The BOJ is expected to keep its ultra-low policy at a two-day meeting ending on Thursday, even as Japan’s inflation has hit its fastest annual pace in nearly eight years and the yen is tanking as money flows from Japan seeking better returns abroad.
However, markets are increasingly doubtful that policy stance can last and yields on Japan’s government bonds maturing in September 2031 rose as much as 2.5 basis points (bps) to a high of 0.295%, according to Tradeweb Markets, and was last at 0.283%.
The yield on 10-year bonds remained at 0.25%, the upper limit of the BOJ policy band.
JGB 10-year yields edge higher as investors brace for Jackson Hole
Ten year US Treasury yields, by contrast, hit an 11-year high of 3.6% overnight as investors braced for a third consecutive 75 basis point Federal Reserve rate hike on Wednesday.
The divergence has been driving Japan’s currency lower and lower this year and speculators have assailed the Japanese bond market in a wager that the central bank will eventually give up on the vast bond buying project that keeps yields pinned down.
“If the Bank of Japan had abandoned its support to keep the yields low, the 10-year yields could skyrocket above 0.3% easily,” said a market participant at a domestic asset manager.
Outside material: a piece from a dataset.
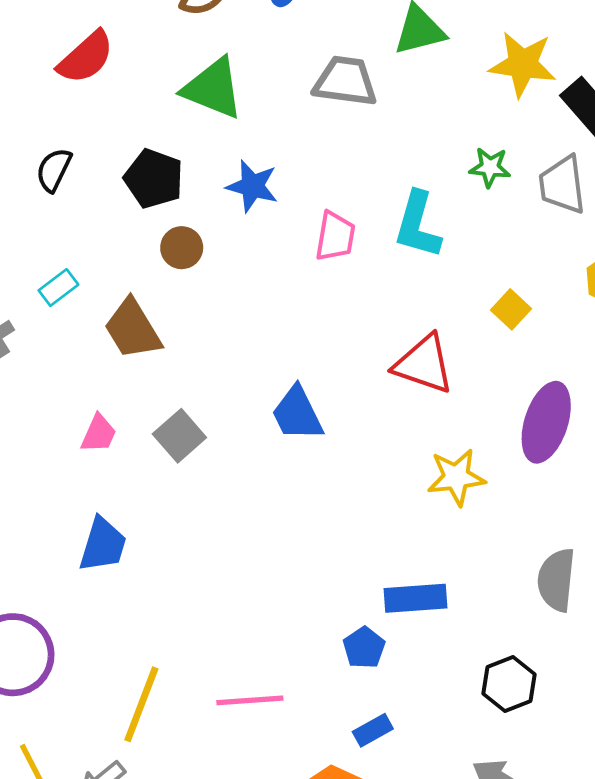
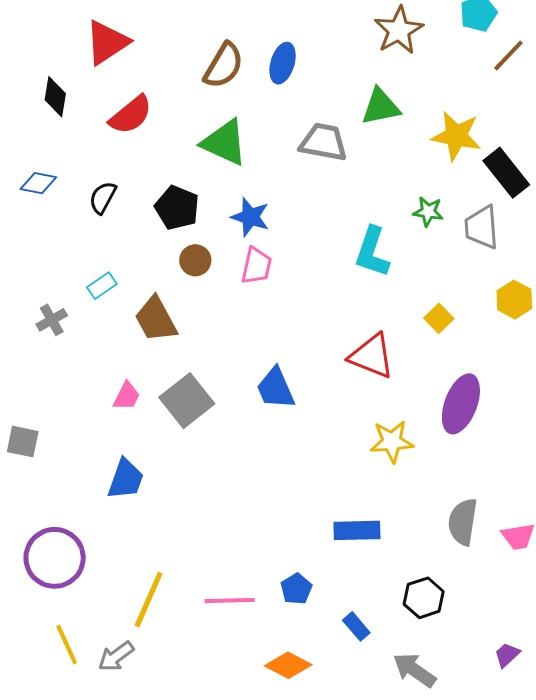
pink trapezoid: (335, 236) -> (256, 266), moved
gray square: (179, 436) -> (187, 401), size x1.4
blue pentagon: (364, 648) -> (296, 589), moved
blue rectangle: (373, 730) -> (356, 626), moved, turned 76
So far the BOJ has been steadfast and on Tuesday poured some 836 billion yen ($5.81 billion) into bond purchases to hold the ceiling of 0.25% on the 10-year yield.
But pressure is being felt along the curve and is evident in the central bank’s tempo of purchase offers. On top of a standing offer to buy unlimited amounts of 10-year bonds daily, The BOJ said earlier on Wednesday it would conduct unscheduled bond buying.
The yield on bonds with nine years to maturity are above the target as they fall just outside the BOJ’s primary target window and traders say bonds soon to roll out of the target tenor are crowded with short positions.
Ten-year JGB futures, another popular vehicle for short sellers, hit an almost three-month low on Wednesday. The 20-year JGB yield rose to as high as 0.980%, its highest since January 2016, before falling to 0.970%.
The five-year yield rose 1.5 basis points to 0.065%, its highest since June.